Monday, January 7, 2008

Opposition ready to move on?

From speaking with opposition coalition representative Kakha Kukava, I get the impression they are seriously rethinking their earlier vow of continuous street protests.

They seem to have been in deliberations most of the day, considering how to move forward from here. Tomorrow, they'll meet with the CEC and international observers to register their complaints before making an announcement on their next rally.

It may be premature to call it, but I suspect they'll denounce the presidential election and then move on into a campaign for the parliamentary elections. There doesn't seem to be enough people willing to stand in the snow to give them clout in a standoff with the government -- but they could pick up plenty of seats in parliament if they play their hand right.


At January 8, 2008 at 7:34 AM , Blogger Texan said...

This is reminiscent of the 2000 election in the US between Al Gore and George Bush. The Gore camp demanded recount after recount, but the bottom line was that the election was fair and they lost. All they succeeded in doing was creating more partisan bickering and bringing negative attention to the election.

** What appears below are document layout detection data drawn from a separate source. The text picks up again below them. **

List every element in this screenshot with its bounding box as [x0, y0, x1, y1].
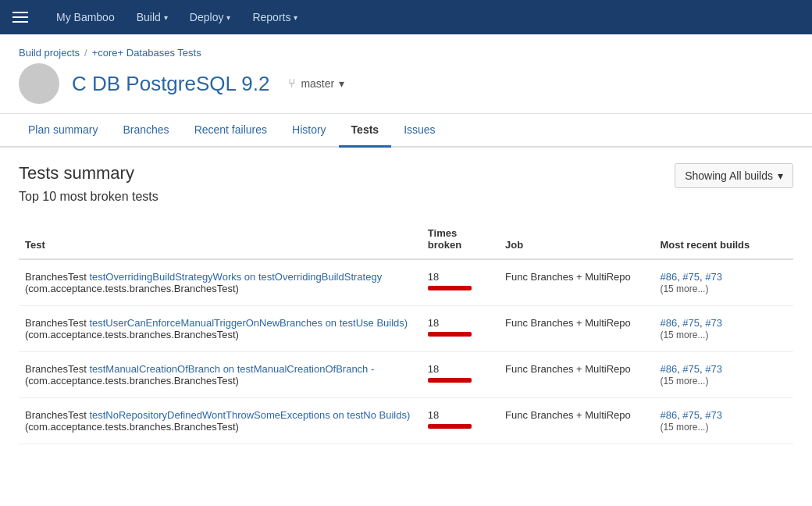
- test-class-1: (com.acceptance.tests.branches.BranchesT…: [25, 329, 239, 340]
- tab-recent-failures[interactable]: Recent failures: [182, 114, 280, 148]
- nav-deploy[interactable]: Deploy ▾: [180, 5, 240, 30]
- tab-branches[interactable]: Branches: [110, 114, 181, 148]
- branch-selector[interactable]: ⑂ master ▾: [282, 73, 351, 94]
- table-row: BranchesTest testOverridingBuildStrategy…: [19, 259, 793, 306]
- tab-tests[interactable]: Tests: [339, 114, 392, 148]
- test-cell-1: BranchesTest testUserCanEnforceManualTri…: [19, 306, 422, 352]
- branch-dropdown-icon: ▾: [339, 77, 344, 90]
- builds-cell-2: #86, #75, #73(15 more...): [654, 352, 793, 398]
- top-navigation: My Bamboo Build ▾ Deploy ▾ Reports ▾: [0, 0, 812, 34]
- build-link-2-0[interactable]: #86: [660, 363, 677, 375]
- build-link-3-1[interactable]: #75: [682, 409, 700, 421]
- build-link-2-2[interactable]: #73: [705, 363, 722, 375]
- test-cell-2: BranchesTest testManualCreationOfBranch …: [19, 352, 422, 398]
- test-cell-0: BranchesTest testOverridingBuildStrategy…: [19, 259, 422, 306]
- more-builds-2: (15 more...): [660, 376, 708, 387]
- times-broken-cell-0: 18: [422, 259, 499, 306]
- nav-build[interactable]: Build ▾: [127, 5, 177, 30]
- test-cell-3: BranchesTest testNoRepositoryDefinedWont…: [19, 398, 422, 444]
- test-class-2: (com.acceptance.tests.branches.BranchesT…: [25, 375, 239, 387]
- build-link-0-0[interactable]: #86: [660, 271, 677, 283]
- broken-count-3: 18: [428, 409, 493, 421]
- times-broken-cell-3: 18: [422, 398, 499, 444]
- job-name-2: Func Branches + MultiRepo: [505, 363, 631, 375]
- broken-bar-3: [428, 424, 472, 429]
- tab-bar: Plan summary Branches Recent failures Hi…: [0, 114, 812, 148]
- job-name-0: Func Branches + MultiRepo: [505, 271, 631, 283]
- job-cell-2: Func Branches + MultiRepo: [499, 352, 654, 398]
- job-cell-3: Func Branches + MultiRepo: [499, 398, 654, 444]
- hamburger-menu[interactable]: [12, 12, 28, 23]
- test-class-0: (com.acceptance.tests.branches.BranchesT…: [25, 283, 239, 294]
- job-cell-0: Func Branches + MultiRepo: [499, 259, 654, 306]
- showing-label: Showing All builds: [685, 169, 773, 182]
- project-header: Build projects / +core+ Databases Tests …: [0, 34, 812, 114]
- more-builds-1: (15 more...): [660, 330, 708, 340]
- test-link-3[interactable]: testNoRepositoryDefinedWontThrowSomeExce…: [89, 409, 410, 421]
- test-link-2[interactable]: testManualCreationOfBranch on testManual…: [89, 363, 374, 375]
- build-projects-link[interactable]: Build projects: [19, 47, 80, 59]
- broken-bar-1: [428, 332, 472, 337]
- breadcrumb: Build projects / +core+ Databases Tests: [19, 47, 793, 59]
- broken-count-2: 18: [428, 363, 493, 375]
- col-header-test: Test: [19, 219, 422, 259]
- tab-issues[interactable]: Issues: [391, 114, 447, 148]
- broken-count-1: 18: [428, 317, 493, 329]
- tab-plan-summary[interactable]: Plan summary: [16, 114, 110, 148]
- project-avatar: [19, 63, 59, 104]
- table-row: BranchesTest testUserCanEnforceManualTri…: [19, 306, 793, 352]
- test-link-1[interactable]: testUserCanEnforceManualTriggerOnNewBran…: [89, 317, 408, 329]
- broken-count-0: 18: [428, 271, 493, 283]
- more-builds-3: (15 more...): [660, 422, 708, 433]
- job-cell-1: Func Branches + MultiRepo: [499, 306, 654, 352]
- job-name-3: Func Branches + MultiRepo: [505, 409, 631, 421]
- tests-table: Test Times broken Job Most recent builds…: [19, 219, 793, 444]
- more-builds-0: (15 more...): [660, 283, 708, 294]
- builds-cell-0: #86, #75, #73(15 more...): [654, 259, 793, 306]
- project-group-link[interactable]: +core+ Databases Tests: [92, 47, 201, 59]
- main-content: Tests summary Top 10 most broken tests S…: [0, 148, 812, 460]
- branch-icon: ⑂: [288, 77, 296, 91]
- build-link-1-1[interactable]: #75: [682, 317, 700, 329]
- test-link-0[interactable]: testOverridingBuildStrategyWorks on test…: [89, 271, 382, 283]
- section-subtitle: Top 10 most broken tests: [19, 190, 158, 204]
- build-link-3-2[interactable]: #73: [705, 409, 722, 421]
- page-title: Tests summary: [19, 163, 158, 184]
- nav-my-bamboo[interactable]: My Bamboo: [47, 5, 124, 30]
- builds-cell-3: #86, #75, #73(15 more...): [654, 398, 793, 444]
- build-link-2-1[interactable]: #75: [682, 363, 700, 375]
- build-link-1-2[interactable]: #73: [705, 317, 722, 329]
- table-row: BranchesTest testNoRepositoryDefinedWont…: [19, 398, 793, 444]
- deploy-dropdown-icon: ▾: [226, 13, 230, 22]
- build-link-0-1[interactable]: #75: [682, 271, 700, 283]
- col-header-most-recent-builds: Most recent builds: [654, 219, 793, 259]
- showing-dropdown-icon: ▾: [778, 169, 783, 182]
- broken-bar-2: [428, 378, 472, 383]
- col-header-times-broken: Times broken: [422, 219, 499, 259]
- test-class-3: (com.acceptance.tests.branches.BranchesT…: [25, 421, 239, 433]
- showing-all-builds-dropdown[interactable]: Showing All builds ▾: [675, 163, 793, 188]
- branch-name: master: [301, 77, 334, 90]
- broken-bar-0: [428, 286, 472, 290]
- test-plain-0: BranchesTest: [25, 271, 89, 283]
- reports-dropdown-icon: ▾: [294, 13, 297, 22]
- job-name-1: Func Branches + MultiRepo: [505, 317, 631, 329]
- nav-reports[interactable]: Reports ▾: [243, 5, 307, 30]
- test-plain-2: BranchesTest: [25, 363, 89, 375]
- build-link-3-0[interactable]: #86: [660, 409, 677, 421]
- tab-history[interactable]: History: [280, 114, 339, 148]
- col-header-job: Job: [499, 219, 654, 259]
- test-plain-3: BranchesTest: [25, 409, 89, 421]
- table-row: BranchesTest testManualCreationOfBranch …: [19, 352, 793, 398]
- build-dropdown-icon: ▾: [164, 13, 168, 22]
- project-title: C DB PostgreSQL 9.2: [72, 72, 269, 96]
- test-plain-1: BranchesTest: [25, 317, 89, 329]
- breadcrumb-separator: /: [84, 47, 87, 59]
- builds-cell-1: #86, #75, #73(15 more...): [654, 306, 793, 352]
- times-broken-cell-1: 18: [422, 306, 499, 352]
- times-broken-cell-2: 18: [422, 352, 499, 398]
- build-link-1-0[interactable]: #86: [660, 317, 677, 329]
- build-link-0-2[interactable]: #73: [705, 271, 722, 283]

Georgia is a young democracy. Accept the results, which in the eyes of the OSCE and the world was fair, and move on. If the opposition wants to do something positive, then focus your attention on the parliamentary elections. All they’re doing now is looking like a bunch of spoiled brats that didn’t get their way. This is not the image Georgia needs to portray.

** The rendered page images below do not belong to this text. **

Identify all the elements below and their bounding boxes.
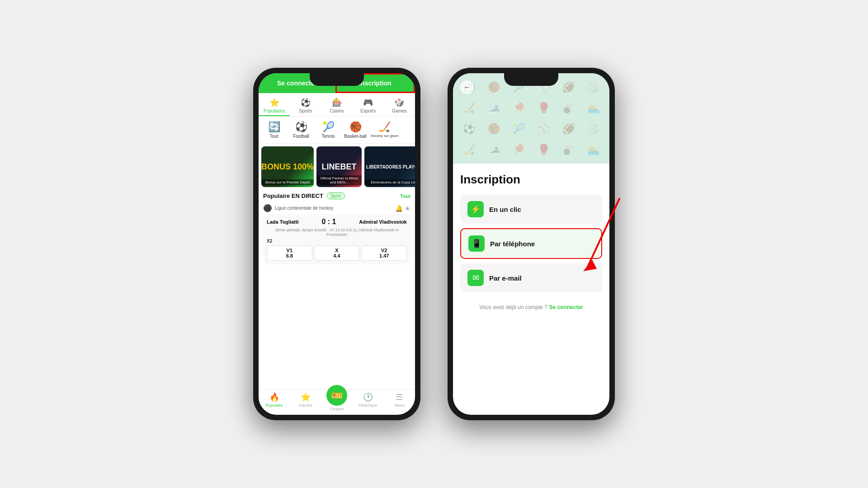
bottom-tab-historique[interactable]: 🕐 Historique bbox=[353, 392, 384, 411]
filter-basketball[interactable]: 🏀 Basket-ball bbox=[342, 119, 369, 141]
tab-sports[interactable]: ⚽ Sports bbox=[290, 95, 321, 116]
promo-libertadores[interactable]: LIBERTADORES PLAYOFFS Éliminatoires de l… bbox=[364, 146, 415, 187]
sports-pattern: ⚽ 🏀 🎾 ⚾ 🏈 🏐 🏒 🎿 🏓 🥊 🎳 🏊 ⚽ 🏀 🎾 ⚾ bbox=[453, 73, 609, 164]
bottom-tab-coupon[interactable]: 🎫 Coupon bbox=[321, 392, 352, 411]
pattern-ski: 🎿 bbox=[482, 99, 505, 117]
phone2-screen: ⚽ 🏀 🎾 ⚾ 🏈 🏐 🏒 🎿 🏓 🥊 🎳 🏊 ⚽ 🏀 🎾 ⚾ bbox=[453, 73, 609, 415]
match-container: ⚫ Ligue continentale de hockey 🔔 ★ Lada … bbox=[259, 202, 415, 268]
phone-2-wrapper: ⚽ 🏀 🎾 ⚾ 🏈 🏐 🏒 🎿 🏓 🥊 🎳 🏊 ⚽ 🏀 🎾 ⚾ bbox=[448, 68, 615, 420]
pattern-ping: 🏓 bbox=[507, 99, 530, 117]
match-teams: Lada Togliatti 0 : 1 Admiral Vladivostok bbox=[267, 218, 407, 226]
phone-notch-2 bbox=[504, 73, 558, 86]
pattern-soccer2: ⚽ bbox=[458, 119, 481, 138]
section-header: Populaire EN DIRECT Sport Tout bbox=[259, 190, 415, 202]
team1-name: Lada Togliatti bbox=[267, 219, 299, 225]
tout-icon: 🔄 bbox=[268, 121, 280, 133]
tab-populaires[interactable]: ⭐ Populaires bbox=[259, 95, 290, 116]
filter-basketball-label: Basket-ball bbox=[344, 134, 366, 139]
populaires-icon: ⭐ bbox=[269, 98, 279, 108]
tennis-icon: 🎾 bbox=[322, 121, 335, 133]
promo-linebet-text: LINEBET bbox=[322, 162, 357, 172]
bottom-historique-label: Historique bbox=[359, 403, 377, 408]
en-un-clic-label: En un clic bbox=[489, 206, 521, 213]
bottom-tab-menu[interactable]: ☰ Menu bbox=[384, 392, 415, 411]
pattern-bowling: 🎳 bbox=[557, 99, 580, 117]
esports-icon: 🎮 bbox=[363, 98, 373, 108]
tab-sports-label: Sports bbox=[299, 108, 312, 113]
footer-se-connecter-link[interactable]: Se connecter bbox=[549, 304, 583, 310]
promo-libertadores-label: Éliminatoires de la Copa Liber... bbox=[364, 179, 415, 185]
bottom-tab-populaire[interactable]: 🔥 Populaire bbox=[259, 392, 290, 411]
hockey-icon: 🏒 bbox=[378, 121, 391, 133]
match-row[interactable]: Lada Togliatti 0 : 1 Admiral Vladivostok… bbox=[263, 214, 410, 264]
tab-casino[interactable]: 🎰 Casino bbox=[321, 95, 352, 116]
odd-v2[interactable]: V2 1.47 bbox=[361, 245, 407, 261]
tab-esports[interactable]: 🎮 Esports bbox=[353, 95, 384, 116]
pattern-boxing2: 🥊 bbox=[532, 140, 555, 159]
sports-icon: ⚽ bbox=[301, 98, 311, 108]
odd-v1[interactable]: V1 6.8 bbox=[267, 245, 312, 261]
promo-bonus[interactable]: BONUS 100% Bonus sur le Premier Dépôt bbox=[261, 146, 314, 187]
register-en-un-clic[interactable]: ⚡ En un clic bbox=[460, 195, 602, 224]
phone-notch-1 bbox=[310, 73, 364, 86]
phone-1: Se connecter Inscription ⭐ Populaires ⚽ … bbox=[253, 68, 420, 420]
coupon-button[interactable]: 🎫 bbox=[326, 385, 347, 406]
bottom-menu-label: Menu bbox=[394, 403, 405, 408]
bottom-populaire-label: Populaire bbox=[266, 403, 283, 408]
games-icon: 🎲 bbox=[394, 98, 404, 108]
pattern-football2: 🏈 bbox=[557, 119, 580, 138]
par-telephone-label: Par téléphone bbox=[490, 240, 535, 248]
promo-linebet-label: Official Partner in Africa and MEN... bbox=[316, 175, 362, 185]
register-par-email[interactable]: ✉ Par e-mail bbox=[460, 263, 602, 292]
nav-tabs: ⭐ Populaires ⚽ Sports 🎰 Casino 🎮 Esports… bbox=[259, 93, 415, 117]
filter-football-label: Football bbox=[293, 134, 309, 139]
tab-populaires-label: Populaires bbox=[264, 108, 285, 113]
pattern-volleyball: 🏐 bbox=[582, 78, 605, 97]
odd-v2-label: V2 bbox=[363, 248, 406, 253]
pattern-football: 🏈 bbox=[557, 78, 580, 97]
odd-x-value: 4.4 bbox=[316, 253, 359, 258]
odd-v1-value: 6.8 bbox=[268, 253, 311, 258]
back-button[interactable]: ← bbox=[460, 80, 474, 94]
filter-tennis-label: Tennis bbox=[322, 134, 335, 139]
phone-2: ⚽ 🏀 🎾 ⚾ 🏈 🏐 🏒 🎿 🏓 🥊 🎳 🏊 ⚽ 🏀 🎾 ⚾ bbox=[448, 68, 615, 420]
promo-linebet[interactable]: LINEBET Official Partner in Africa and M… bbox=[316, 146, 362, 187]
register-par-telephone[interactable]: 📱 Par téléphone bbox=[460, 228, 602, 259]
league-name: Ligue continentale de hockey bbox=[275, 206, 392, 211]
pattern-ping2: 🏓 bbox=[507, 140, 530, 159]
en-un-clic-icon: ⚡ bbox=[467, 201, 484, 217]
tab-casino-label: Casino bbox=[330, 108, 344, 113]
odd-v2-value: 1.47 bbox=[363, 253, 406, 258]
footer-text: Vous avez déjà un compte ? bbox=[479, 304, 547, 310]
pattern-tennis2: 🎾 bbox=[507, 119, 530, 138]
league-actions: 🔔 ★ bbox=[395, 205, 410, 212]
team2-name: Admiral Vladivostok bbox=[359, 219, 407, 225]
inscription-body: Inscription ⚡ En un clic 📱 Par téléphone… bbox=[453, 164, 609, 415]
filter-tout[interactable]: 🔄 Tout bbox=[260, 119, 288, 141]
tab-games[interactable]: 🎲 Games bbox=[384, 95, 415, 116]
footer-row: Vous avez déjà un compte ? Se connecter bbox=[460, 297, 602, 314]
pattern-basketball: 🏀 bbox=[482, 78, 505, 97]
section-title: Populaire EN DIRECT bbox=[263, 192, 323, 199]
phone2-header: ⚽ 🏀 🎾 ⚾ 🏈 🏐 🏒 🎿 🏓 🥊 🎳 🏊 ⚽ 🏀 🎾 ⚾ bbox=[453, 73, 609, 164]
bottom-tab-favoris[interactable]: ⭐ Favoris bbox=[290, 392, 321, 411]
filter-hockey[interactable]: 🏒 Hockey sur glace bbox=[369, 119, 400, 141]
pattern-baseball2: ⚾ bbox=[532, 119, 555, 138]
filter-football[interactable]: ⚽ Football bbox=[288, 119, 315, 141]
odd-v1-label: V1 bbox=[268, 248, 311, 253]
bottom-nav: 🔥 Populaire ⭐ Favoris 🎫 Coupon 🕐 Histori… bbox=[259, 389, 415, 415]
coupon-icon: 🎫 bbox=[331, 390, 343, 401]
clock-icon: 🕐 bbox=[363, 392, 373, 402]
filter-tennis[interactable]: 🎾 Tennis bbox=[315, 119, 342, 141]
tout-link[interactable]: Tout bbox=[400, 193, 410, 199]
pattern-boxing: 🥊 bbox=[532, 99, 555, 117]
odds-row: V1 6.8 X 4.4 V2 1.47 bbox=[267, 245, 407, 261]
phone1-screen: Se connecter Inscription ⭐ Populaires ⚽ … bbox=[259, 73, 415, 415]
pattern-bowling2: 🎳 bbox=[557, 140, 580, 159]
odd-x[interactable]: X 4.4 bbox=[314, 245, 360, 261]
pattern-hockey2: 🏒 bbox=[458, 140, 481, 159]
pattern-swim2: 🏊 bbox=[582, 140, 605, 159]
bottom-coupon-label: Coupon bbox=[330, 407, 344, 411]
promo-bonus-label: Bonus sur le Premier Dépôt bbox=[261, 179, 314, 185]
odd-x-label: X bbox=[316, 248, 359, 253]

At January 8, 2008 at 3:48 PM , Anonymous Anonymous said...

Each country, exspecially Georgia with a young democracy, needs a good opposition. Eventho Misha is the best candidate, he sometimes makes mistakes and there should be a adequate respond to those mistakes. I can't say Gachechiladze is being the perfect opposition now. By intruding the CEC and making threats to Tarkhnishvili he is acting against all democtratic value's. It shock's me that apparently a quarter of Georgian people need such a leader. It's so easy to see the dark sides of Gachechiladze.

At January 8, 2008 at 4:54 PM , Anonymous Anonymous said...

I do agree with the other two comments that the most effective way for the opposition might be to move on and look ahead to the parliamentary elections. Ditto that Gachechiladze hardly is an ideal opposition candidate. However, on the other hand: it does strike me that the international community seems to settle so easily on the verdict of free and fair elections. Everyone who watched the Georgian media prior to January 5 knows full well that the contest was anything but fair. I think it augurs very badly for Saakashvili's next term that he gets away with his decidedly authoritarian behaviour so easily. I can see the next Russian comments about the OSCE ODIHR being biased coming, and to be honest, I am also getting the impression that political expediency is a factor in the obsevers' assessment.

At January 8, 2008 at 5:20 PM , Anonymous Anonymous said...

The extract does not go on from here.